In Kent County, the health department director says he’s been threatened and even run off the road by angry residents. During an Ottawa County Board of Commissioners meeting in August, a public commenter told commissioners there was “hell coming.”
“I’m not doing it to threaten anybody, but there’s a lot of good guys out there ready to do bad things soon. Watch what’s coming,” he added.
On Sunday, a group of people gathered in Grand Haven for a rally to end the angry, threatening rhetoric directed towards local leaders.
“We are really advocating for non-violence. We want people to participate in these meetings, but we just want them to do it in a better way without the harassment, the bullying, the intimidation and threats. So that's what we really want to encourage moving forward,” says Nick Brock the executive director of Vote Common Good West Michigan, who alongside other community groups held the rally Sunday to encourage people to tone down their rhetoric.

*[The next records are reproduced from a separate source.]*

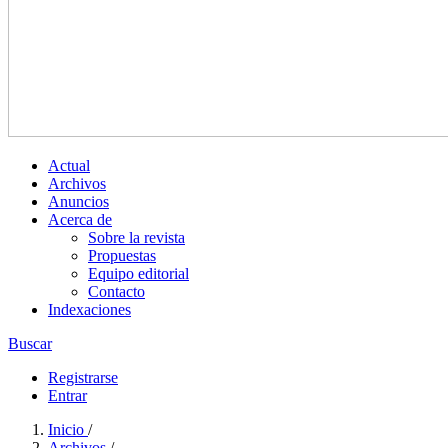
Actual
Archivos
Anuncios
Acerca de
Sobre la revista
Propuestas
Equipo editorial
Contacto
Indexaciones
Buscar
Registrarse
Entrar
Inicio
/
Archivos
/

“I really want people to exercise their freedoms, their ability for freedom of speech and assembly. But I want them to do it in a way that doesn't threaten people's personal safety where they don't have to move to a different location from where they're living,” Brock said. “I want to encourage those who are pushing the political and religious rhetoric that compels these people to really rethink how they're doing things to rethink their tactics, because it's harming people, mentally and physically within the community.”
Supporters also signed a thank you card for workers at Kent and Ottawa County Health Departments. According to Brock, it's just a small token of appreciation for their work, from some people who care.
“It means a lot. It means a lot that this community is paying attention to what's going on. And it means that they they really value what happens at the intersection of faith and politics,” Brock said.